It’s been a good end to 2024, here are two new articles I’ve published with my students.
Firstly, this paper was published in Cognition and Emotion a few weeks back. This started as a backup project back in the pandemic: I’d just gotten funding for a psychophysiology project, and early 2020 seemed a really bad time to be sticking electrodes to 100 people’s faces in a small lab cubicle. So instead, we tried to test the veracity of probability bias with an online reading-time task. Initial results looked good, and after some back-and-forth with the reviewers, we all eventually agreed that the results were a bit inconclusive.
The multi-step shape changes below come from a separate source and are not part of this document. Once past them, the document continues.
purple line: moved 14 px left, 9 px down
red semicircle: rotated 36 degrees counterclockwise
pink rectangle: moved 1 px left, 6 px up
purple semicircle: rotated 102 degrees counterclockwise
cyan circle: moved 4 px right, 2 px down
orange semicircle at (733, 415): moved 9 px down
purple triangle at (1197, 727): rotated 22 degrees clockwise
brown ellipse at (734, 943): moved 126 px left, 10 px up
The journal has published the work anyway, which I think is a great credit to them, the editors and reviewers.
My co-authors are Selen Gönül, who started this as a volunteer with time on her hands, and who impressed me so much I then took her on as a PhD student; and Deniz Sözügür and Khadija Khalid, who worked on the project for their Independent Study courses. They all did great work!
Booth, R. W., Gönül, S., Sözügür, B. D., & Khalid, K. (2024). A behavioural test of depression-related probability bias.
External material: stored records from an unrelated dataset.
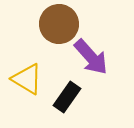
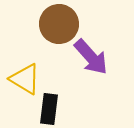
yellow triangle: moved 2 px left
black rectangle: moved 18 px left, 12 px down; rotated 28 degrees counterclockwise
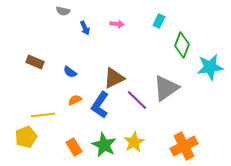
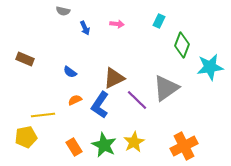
brown rectangle: moved 10 px left, 3 px up
yellow pentagon: rotated 10 degrees clockwise
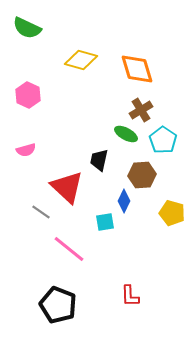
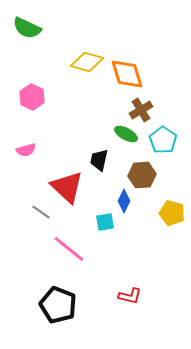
yellow diamond: moved 6 px right, 2 px down
orange diamond: moved 10 px left, 5 px down
pink hexagon: moved 4 px right, 2 px down
red L-shape: rotated 75 degrees counterclockwise
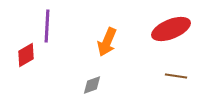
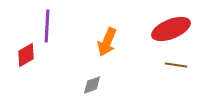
brown line: moved 11 px up
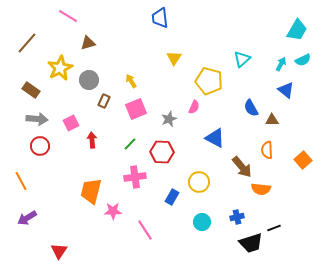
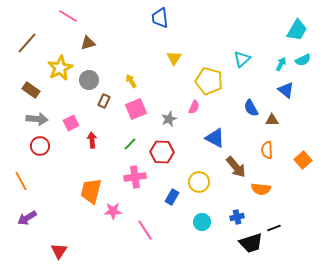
brown arrow at (242, 167): moved 6 px left
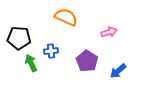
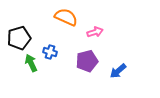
pink arrow: moved 14 px left
black pentagon: rotated 20 degrees counterclockwise
blue cross: moved 1 px left, 1 px down; rotated 24 degrees clockwise
purple pentagon: rotated 25 degrees clockwise
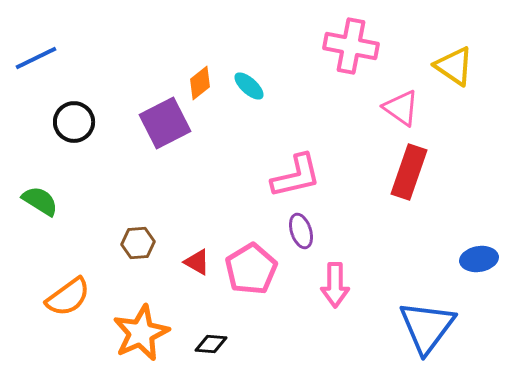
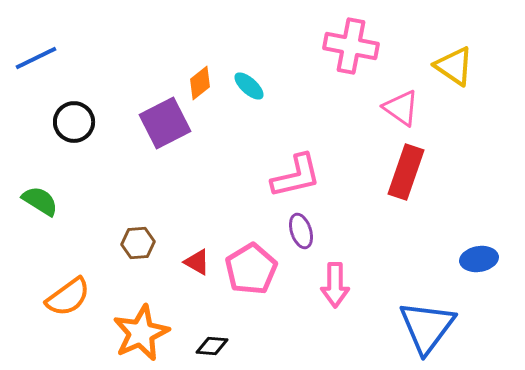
red rectangle: moved 3 px left
black diamond: moved 1 px right, 2 px down
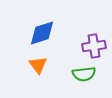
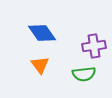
blue diamond: rotated 72 degrees clockwise
orange triangle: moved 2 px right
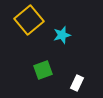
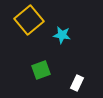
cyan star: rotated 24 degrees clockwise
green square: moved 2 px left
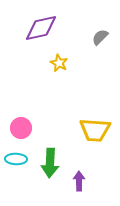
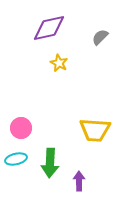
purple diamond: moved 8 px right
cyan ellipse: rotated 15 degrees counterclockwise
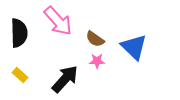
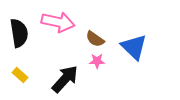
pink arrow: moved 1 px down; rotated 36 degrees counterclockwise
black semicircle: rotated 8 degrees counterclockwise
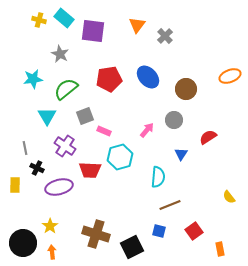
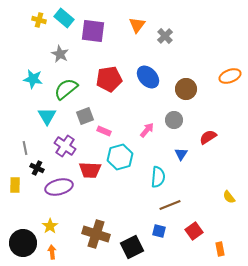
cyan star: rotated 18 degrees clockwise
Cognition and Emotion. Advance online publication.
https://doi.org/10.1080/02699931.2024.2425695
Secondly, this paper was published in Emotion yesterday. This was actually my PROJ 201 project from Spring 2023; I came up with something a little different from what I normally do, and it turned out very well indeed! This was a pre-registered RCT of the Best Possible Self task, which is a popular intervention in the Positive Psychology literature. However, said literature was a little unclear as to whether this intervention improves positive mood, or increases optimism. We ran a large study, and it turned out the intervention does both of those things, and its effects on mood and optimism are largely independent. Intriguingly, we also found that the task improved our participants’ anxiety symptoms and one-week follow-up, which is quite a new finding, and I’m now running further trials to see if that effect is reliable.
My PROJ 201 students worked hard on preparing the materials for the study – we were the first to use the BPS task in Turkish – and they are all authors on the paper!
Booth, R. W., Erhan, K., Erkocaoğlan, O., Kuşpınar, H., & Yaldırak, K. (2024). The best possible self task has
direct effects on expectancies and mood, and an indirect effect on anxiety symptom severity. Emotion.